Robert, thank you for your question. Are you asking specifically about the start of the mining operations on the Coosa project?
Yeah.
We conservatively estimate permitting timelines as being a little bit more lengthy, certainly, than industrial facility permitting timelines. That's really what governs the timeframe around the startup in 2028. If things went better than we expect, all the forces were behind us.
Did you feel that graphite being a critical material will help you?
Ariel, back to you.
Our next question comes from Stan Muse, an investor. Please go ahead.
Could you just talk about the progress made in lining up customers and securing firm orders? I don't know if you heard me, but the question was in regards to lining up customers and securing firm orders for product?
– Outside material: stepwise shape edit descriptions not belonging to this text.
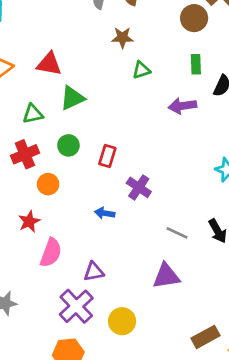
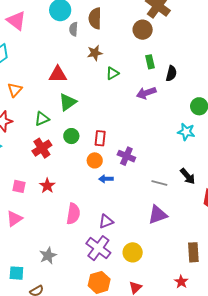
red triangle: (49, 64) -> (58, 74), moved
orange circle: (48, 184) -> (95, 160), moved
red star: (29, 221) -> (47, 186), moved
brown rectangle: (206, 337) -> (193, 252), turned -54

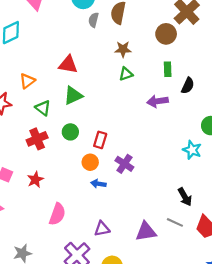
brown star: (95, 53) -> (123, 49), moved
orange triangle: (15, 90) -> (27, 81), moved
green triangle: (42, 119) -> (43, 108), turned 49
gray line: (159, 183) -> (175, 222), moved
purple triangle: (106, 221) -> (102, 229), moved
I'm sorry, can you repeat that question? I'm sorry.
I was just wondering what progress has been made in lining up customers and securing firm orders for product?
Well, thanks for the question. What we've done, first of all, is we've hired Jay Wago as our Vice President of Marketing and Sales. He has been undergoing a rigorous and disciplined approach to identify possible customers for our products, getting in contact with those folks and seeing what types of products and when they can accept delivery. At the same time, we are in the process of manufacturing those products in our pilot plant. It will be some time before we can believe land a material contract; it usually involves some level of testing on the part of that prospective customer and some negotiations to follow. I apologize for the non-answer to the question as to when you can expect contracts and agreements with customers, but understand this is a process that we're in the middle of right now. Thanks for the question.
Okay, thank you.
Our next question comes from Michael Porter of Porter, LeVay, Rose. Please go ahead.
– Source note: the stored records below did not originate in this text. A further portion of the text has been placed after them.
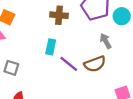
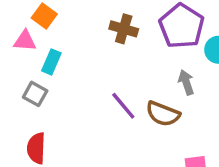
cyan rectangle: (51, 47) -> (51, 62), moved
brown semicircle: (95, 64) -> (163, 114), turned 30

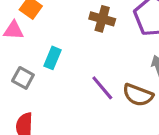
cyan rectangle: (51, 62) -> (53, 58), moved

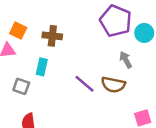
brown cross: (102, 19) -> (52, 36), moved

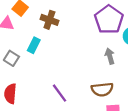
purple line: (85, 84) -> (59, 93), moved
brown semicircle: (113, 85) -> (102, 89), moved, turned -30

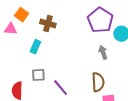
gray square: (11, 58) -> (38, 75), moved, turned -32
brown semicircle: (102, 89) -> (98, 82), turned -84

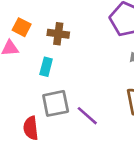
gray square: (38, 75) -> (56, 103), size x1.5

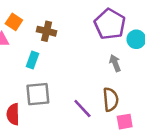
purple line: (87, 116) -> (82, 108), moved

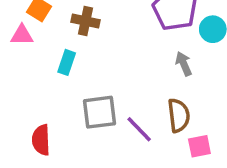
gray square: (38, 94) -> (100, 112), moved

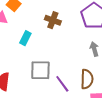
brown cross: (85, 21) -> (53, 20), moved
Chris, will you please address a little bit all the industry articles that have come out by the U.S. automakers about switching over to electric cars over the next five to 10 years? And the second question is, could you also give a little bit more color on what you're going to do on the property in the vanadium area?
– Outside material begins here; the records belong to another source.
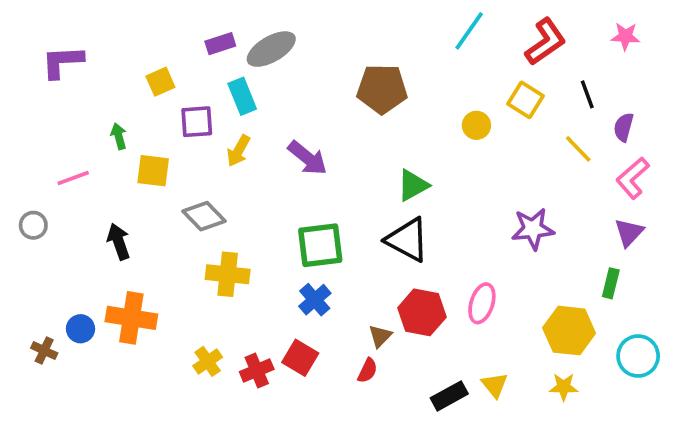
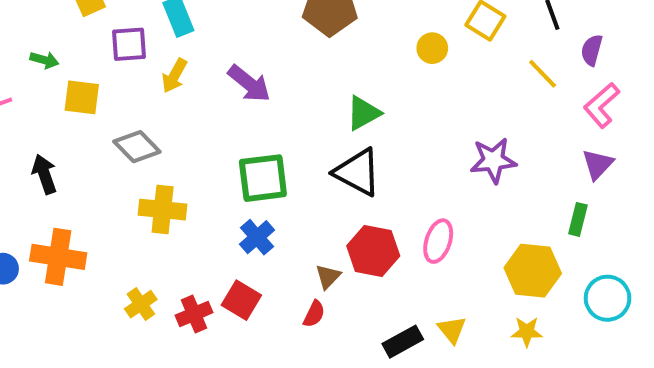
green arrow: (119, 136) -> (44, 60), turned 120

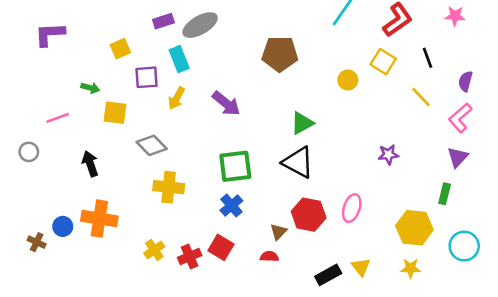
purple semicircle: (592, 50) -> (465, 81), moved
purple star: (493, 160) -> (388, 155), size x0.7
red semicircle: (314, 314) -> (269, 256), turned -114

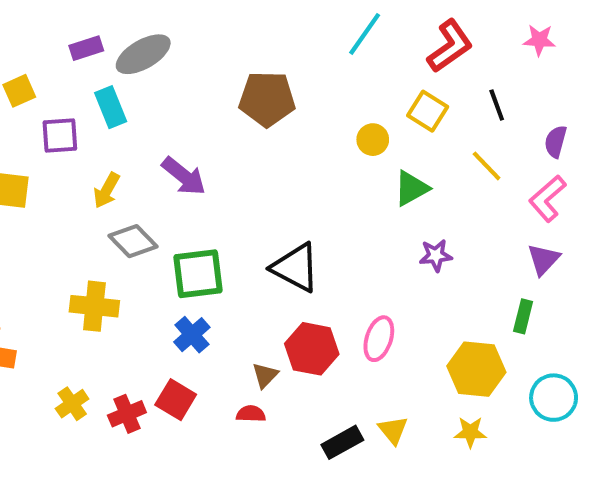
yellow arrow: (177, 98) -> (107, 190), moved
green triangle: (302, 123) -> (411, 188), moved
gray diamond: (152, 145) -> (133, 241), moved

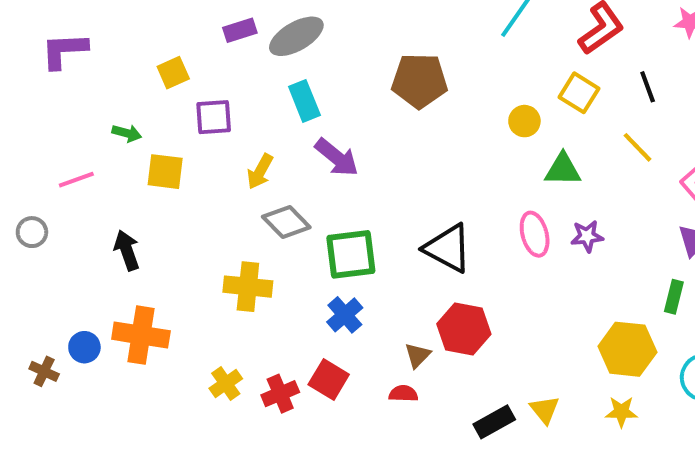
cyan rectangle: (111, 107) -> (304, 101), moved
green triangle: (411, 188) -> (563, 170), turned 30
pink ellipse: (379, 339) -> (535, 234), moved, turned -33

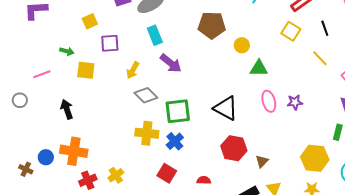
yellow circle: (524, 121) -> (242, 45), moved
green triangle: (563, 170) -> (259, 68), moved
yellow cross: (248, 287) -> (147, 133), moved
brown triangle: (417, 355) -> (262, 161), moved
red cross: (280, 394) -> (88, 180), moved

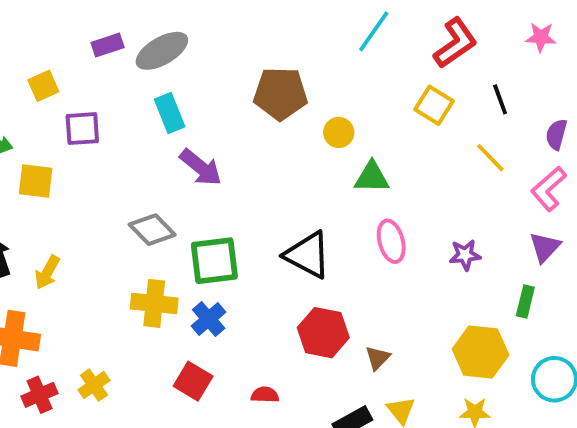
yellow arrow: (133, 70) -> (47, 272), moved
purple star: (295, 102) -> (465, 255), moved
You bet, Mike, and thanks for the question. First on the vanadium, we'll actually be on site on Saturday of this week, looking at the site and planning for our drilling activities to commence during the second quarter of this year. Permits are in place; rather, land agreements are in place. Permits are in the works right now for this drilling activity, and it is budgeted. You should expect results from our drilling, starting sometime late second quarter, third quarter, and if the vanadium and the drilling we're doing to expand our thinking about the graphite is successful, remodeling of the deposit. Presumably, that would involve some real science and some announcements at the end. With regard to auto manufacturers, they're not just domestic auto manufacturers; GM announced during the Super Bowl that they are going to cease the production of fossil fuel powered vehicles here in about 15 years. That's a big statement by one of the world's largest automakers in the United States and in the world. Every single automaker is in the process of developing some measure of a fully electric or a hybrid electric car. It doesn't matter whether you're talking Ford, Chevy, or Dodge, or you're talking about BMW, Mercedes, Volkswagen, Hyundai; every single manufacturer has something going on with regard to electric car manufacturing. That's great for our business; it's so great for our business that Elon Musk, one of those manufacturers of cars through Tesla, has forecasted a shortage of graphite. That means great things for us; it means we have a place to place our products, and with shortages, generally speaking, comes advantageous pricing, and we hope to enjoy that as well. So, Mike, does that answer the question?
Yes, it does. Thank you very much.
Thank you, Mike.
This concludes the question-and-answer session. I would like to turn the conference back over to Mr. Jones for any closing remarks.
Thanks, Arial. And thanks to you all for spending this time with us. We really appreciate it. Please have a safe day.
This concludes today's conference call. You may disconnect your lines. Thank you for participating and have a pleasant day.